The C5, however, was a commercial disaster and was abandoned just months after its initial launch due to poor sales and design problems. Since the C5 was so low to the ground with an open cockpit, it was badly exposed to the weather and was unusable for much of the year thanks to the good old British weather; and it quickly became apparent that the motor was completely useless on even the slightest incline meaning that it had to be pedalled up hills to avoid the motor overheating. Quite aside from all of this, the C5 looked ridiculous and made you look even more ridiculous as you pedalled it furiously up a hill on a busy main road with a stream of angry motorists stuck behind you shouting abuse.
A Sinclair C5 from 1985, just like the one I used to borrow from my elderly neighbour to cruise around the streets in. (Courtesy of Grant Mitchell/Wikimedia Commons)
Every cloud has a silver lining, though, and my brothers and I were delighted when our disappointed neighbour decided that he wasn’t going to use his C5 after all and offered it to us to play with as a kind of fancy go-kart. Since the C5 had a maximum speed of 15mph, we didn’t need a licence to drive it, so we would spend many happy minutes (not hours, because the battery never lasted that long) whizzing around the quiet residential roads nearby trying in vain to get the C5 to do a wheelie.

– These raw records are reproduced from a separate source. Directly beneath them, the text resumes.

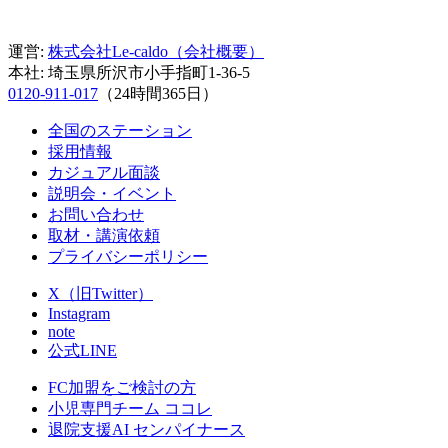
運営:
株式会社Le-caldo（会社概要）
本社: 埼玉県所沢市小手指町1-36-5
0120‑911‑017
（24時間365日）
全国のステーション
採用情報
カジュアル面談
説明会・イベント
お問い合わせ
取材・講演依頼
プライバシーポリシー
X（旧Twitter）
Instagram
note
公式LINE
FC加盟をご検討の方
小児専門チーム ココレ
退院支援AI センパイナース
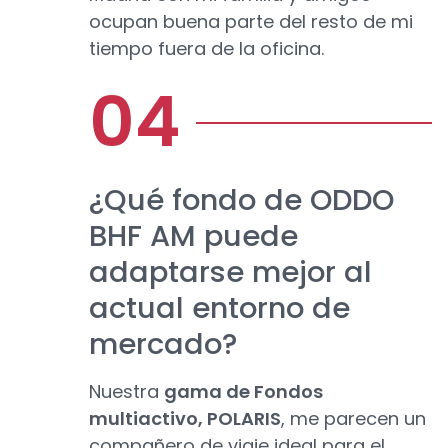
ocupan buena parte del resto de mi
tiempo fuera de la oficina.
¿Qué fondo de ODDO
BHF AM puede
adaptarse mejor al
actual entorno de
mercado?
Nuestra
gama de Fondos
multiactivo, POLARIS
, me parecen un
compañero de viaje ideal para el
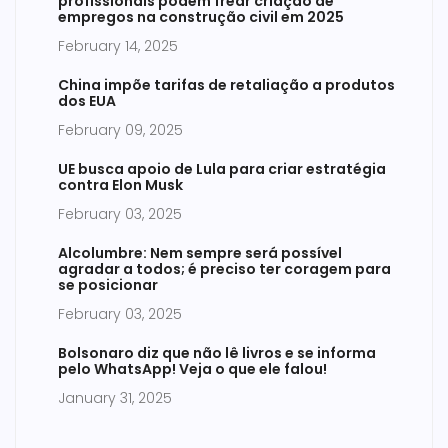
profissionais podem frear criação de
empregos na construção civil em 2025
February 14, 2025
China impõe tarifas de retaliação a produtos
dos EUA
February 09, 2025
UE busca apoio de Lula para criar estratégia
contra Elon Musk
February 03, 2025
Alcolumbre: Nem sempre será possível
agradar a todos; é preciso ter coragem para
se posicionar
February 03, 2025
Bolsonaro diz que não lê livros e se informa
pelo WhatsApp! Veja o que ele falou!
January 31, 2025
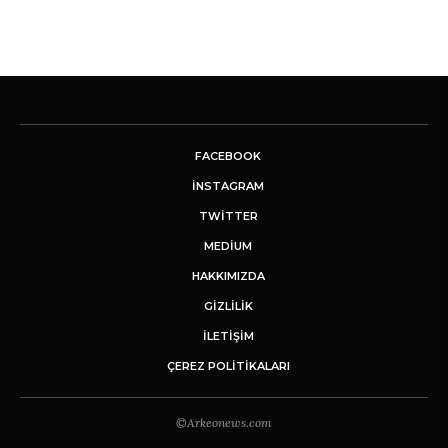
FACEBOOK
INSTAGRAM
TWITTER
MEDIUM
HAKKIMIZDA
GİZLİLİK
İLETIŞIM
ÇEREZ POLITIKALARI
©Arkeonews.com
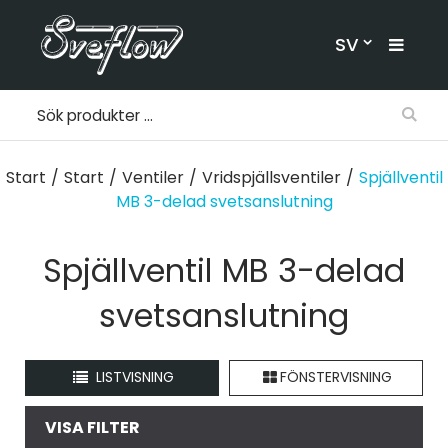
SV
Start
/
Start
/
Ventiler
/
Vridspjällsventiler
/
Spjällventil
MB 3-delad svetsanslutning
Spjällventil MB 3-delad
svetsanslutning
LISTVISNING
FÖNSTERVISNING
VISA FILTER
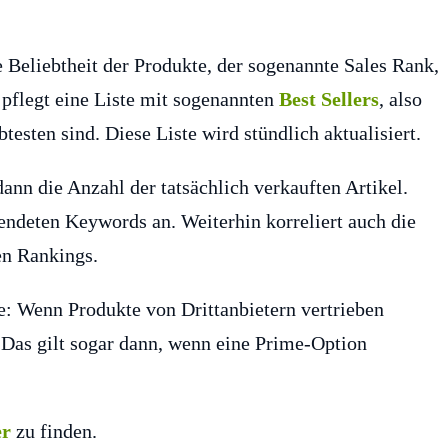
ie Beliebtheit der Produkte, der sogenannte Sales Rank,
 pflegt eine Liste mit sogenannten
Best Sellers
, also
testen sind. Diese Liste wird stündlich aktualisiert.
ann die Anzahl der tatsächlich verkauften Artikel.
endeten Keywords an. Weiterhin korreliert auch die
en Rankings.
ie: Wenn Produkte von Drittanbietern vertrieben
. Das gilt sogar dann, wenn eine Prime-Option
er
zu finden.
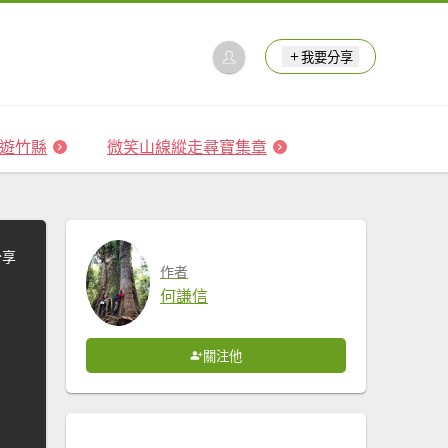
我要分享
 森遊竹縣
微笑山線縱走尋寶集章
分享
作者
何謙信
關注他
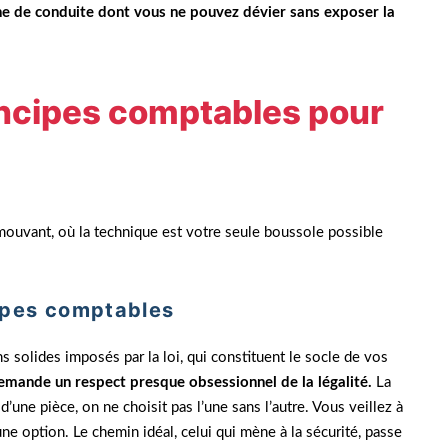
igne de conduite dont vous ne pouvez dévier sans exposer la
ncipes comptables pour
 mouvant, où la technique est votre seule boussole possible
ncipes comptables
ns solides imposés par la loi, qui constituent le socle de vos
s demande un respect presque obsessionnel de la légalité.
La
’une pièce, on ne choisit pas l’une sans l’autre. Vous veillez à
ne option. Le chemin idéal, celui qui mène à la sécurité, passe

On the subject of electric vehicles, a time-traveller to the eighties might also notice what would appear to be a uniformed naval officer driving an open-sided, three-wheeled, battery-powered van, precariously laden with hundreds of bottles of milk. This would be, of course, our local milkman, Barry, who diligently fulfilled the stereotype assigned to milkmen by delivering more than just a bottle of milk to the homes of numerous lonely housewives. Quite why milkmen used to wear uniforms I don’t know, but I suspect it may have been at the request of the housewives.